First of all, when I write “woman”, I mean everyone who has the body of a woman, who was raised as a girl and is now within social relations identified as a woman. There are many women who do not meet the entire set of criteria, but are confirmed by research data on the sexual side of the lives of transgender people 2
Transgender is a term for people whose gender identity (social sex) does not match the sex they were assigned at birth. Note translation

And genderqueer 3
Genderqueer is a term for people who do not fully conform to either a male or female gender identity. Note translation

Very few, and I can't say what's true for cisgender people 4
Cisgender is a term for people whose social sex (gender) matches their biological sex. Note translation

For women, this is also true for transgender people. This may be true, but I still want to emphasize that I am talking primarily about cisgender women in this book. And by the way, it’s okay if some of these words are not completely clear to you.

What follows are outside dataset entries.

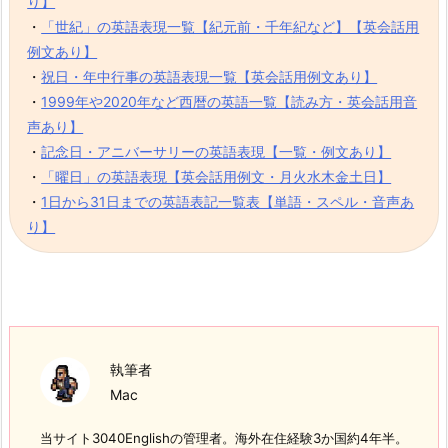
り】
・
「世紀」の英語表現一覧【紀元前・千年紀など】【英会話用
例文あり】
・
祝日・年中行事の英語表現一覧【英会話用例文あり】
・
1999年や2020年など西暦の英語一覧【読み方・英会話用音
声あり】
・
記念日・アニバーサリーの英語表現【一覧・例文あり】
・
「曜日」の英語表現【英会話用例文・月火水木金土日】
・
1日から31日までの英語表記一覧表【単語・スペル・音声あ
り】
執筆者
Mac
当サイト3040Englishの管理者。海外在住経験3か国約4年半。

Secondly, I am inspired by the role of science in women's sexual health, and I worked hard to include research that can help women learn to live in their own bodies with pleasure and confidence. As I debated whether to include the results of certain studies in the book, I kept asking myself whether this information would help women improve their sex lives or whether it was just an interesting puzzle. So, I crossed out the puzzles.

In the book I left only data that directly affects our daily life. That’s why you won’t find here a complete and comprehensive history of female sexuality: I think that a whole book wouldn’t be enough for such a story. But I included many stories that I learned from students and clients that illustrate ideas about female independence, the right of each of us to pleasure, and ways to achieve sexual health.

The purpose of my book is to offer a new and evidence-based perspective on female sexuality and sexual health. As is often the case with innovative opinions, my approach raises questions and challenges hitherto accepted theories. If you want to dive deeper into the topic, use the source links provided in the notes, as well as large-scale and comprehensive research, based on the results of which I tried to formulate clear and practical recommendations.

If you or someone you know is unable to achieve harmony

One more thought before we move on to Chapter 1. Remember when I said we've all been lied to, but it's no one's fault? Now I want to explain the damage such lies cause.

Many women come to my lectures, sign up for my seminars and read my blogs, convinced that something is wrong with them and their body is not working correctly. They feel abnormal. They are also confused, devoid of hope and constantly worried, because neither doctors, nor psychologists, nor partners, nor friends, nor relatives help them find the information they need. They are told: “Just relax and drink wine,” or “Women just don’t want sex that way, so calm down,” or “Sometimes sex isn’t very pleasant. Forget and get over it."

I understand the confusion and despair of these women - and in the second part of the book we will talk about the neurological side of the process by which people see neither joy nor hope. I will offer scientifically based methods to help you get out of such a trap.

For now, what you need to know is this: the information contained in this book will help you realize that everything you experience in connection with your own sexuality (problems with arousal, desire, orgasm, pain, lack of sexual sensations at all) is the result of normal the functioning of your sexual response mechanism... in an abnormal world. You are normal - it is the world around us that is not normal. And this is quite bad news.

A good news is that when you understand how your sexual response mechanism works, you will take control and external environment, and your own brain to maximize your sexual potential even in an imperfect world. And when you change your environment and your brain, you will change the sexual side of your life.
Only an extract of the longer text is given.